There is just one catch with vichyssoise. And that’s where the stalactites
and stalagmites come in. But not before you actually make the soup. So let’s
start with the . . .

RECIPE FOR THE WORLD’S BEST FRENCH VEGETARIAN SOUP: VICHYSSOISE

This makes about four servings as a dinner appetizer. Or, you can fill your biggest soup bowls to the brim and enjoy it with ripped chunks of fresh, fresh French bread for a dinner for two. (Note from Mark: Since this is a starchy soup, I’d serve it with duck and grilled fresh fennel instead of bread.)

3 cups water

2 cups sliced leeks, white part only
2 cups diced baking potatoes

a good sprinkle of sea salt, to taste
a healthy dash of freshly ground white pepper, to taste

1/2 cup of heavy cream or crème fraîche
1 tablespoon minced fresh chives

leeks

Put the leeks, the potatoes, and the water into a saucepan. Add the salt and
pepper and simmer until the vegetables are tender, about half an hour.

potatoes

Purée the soup, then refrigerate for a few hours. Once it is throughly
chilled, taste and add more seasonings if needed. Pour in the cream (or stir
in the crème fraîche) and sprinkle the minced chives on top.

soup 1

DO I HAVE TO USE WHITE PEPPER WHEN I ALREADY HAVE THREE TINS OF BLACK PEPPER IN MY CUPBOARD?

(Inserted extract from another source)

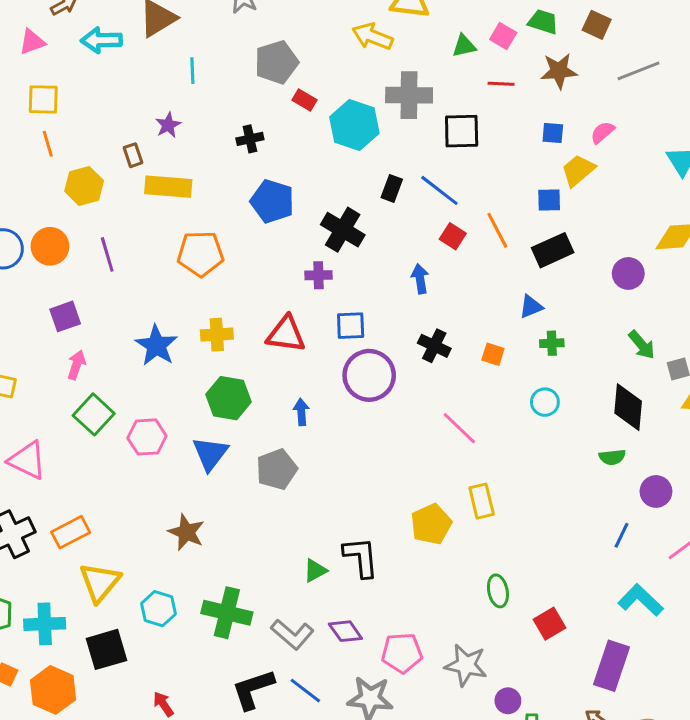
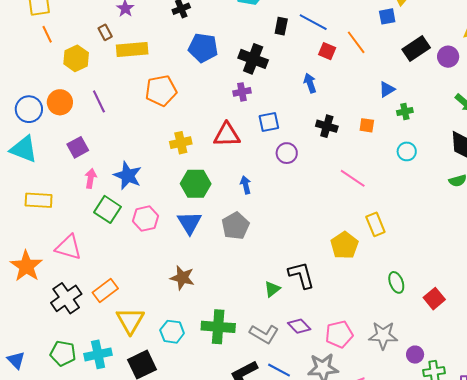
black rectangle: (553, 250) -> (416, 49), moved
blue star: (156, 345) -> (128, 176), moved
purple circle: (369, 375) -> (287, 153), size x0.6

Why no, no you do not. The only reason I call for white pepper is solely to
avoid those dark specks you would get from black pepper. If you don’t mind
(or if you are eating in the dark) then go ahead and use black pepper. It’ll
taste just as good.

WHAT IF I MAKE THE SOUP TOO LATE TO CHILL IT FOR DINNER?

Well, you can always chill it for lunch tomorrow. But if you are bound and
determined to eat it tonight, while it is still hot, then I have some good
news and some bad news. The good news is it is absolutely delicious hot,
too. But the bad news is you forfeit your right to call it vichyssoise. You
now have to call it Potato and Leek Soup. Or Bob.

WHAT’S THE BEST WAY TO PURÉE A HOT LIQUID?

I’m so glad you asked! There are two ways to purée hot liquids (well, there
are other ways, too, like a food mill, but these two ways are the ones I am
familiar with).

First, you can use an immersion blender. Looking like a long stick with a
blade at one end and an electrical cord (unless you have a cordless version,
you lucky thing) at the other, you immerse half of the immersion blender —
the half with the blade, or course! — into the liquid and let it whirr. This
does a very good, but not absolutely smooth job (unless you want to go to
the trouble of pressing it through a sieve afterward, which I don’t.).
Still, it is my preferred method. A preference you will understand all too
soon
.

The second way to purée a hot liquid is to dump it into your blender. This
will give you a smoother result than the immersion blender, but it can do so
at a cost. A terrible cost.

You see, the first time I made vichyssoise, I filled the blender, oh say,
two-thirds full, with boiling soup. I turned it on and the amazing laws of
physics took over. Yep, as anyone but me could have guessed, the pressure
and steam built up in that enclosed space and until the lid blew off with
enough pressure to spew soup all over the ceiling, the cabinets, and the
walls (all I can say is, thank heavens I stepped away or I would have had
one helluva burn).

And this stuff dries like concrete.

This is why, three hours later, my husband came home to find me on top of a
step ladder, brandishing a sponge and alternately wiping cave formations
from my ceiling and demanding to know if it was stalactites or stalagmites
that grew down.

Of course, I wouldn’t have had this problem if I had only put a tiny amount
of soup — say, less than a cup — into the blender to blend at one time. Or
if I had chilled the soup before I tried to purée it.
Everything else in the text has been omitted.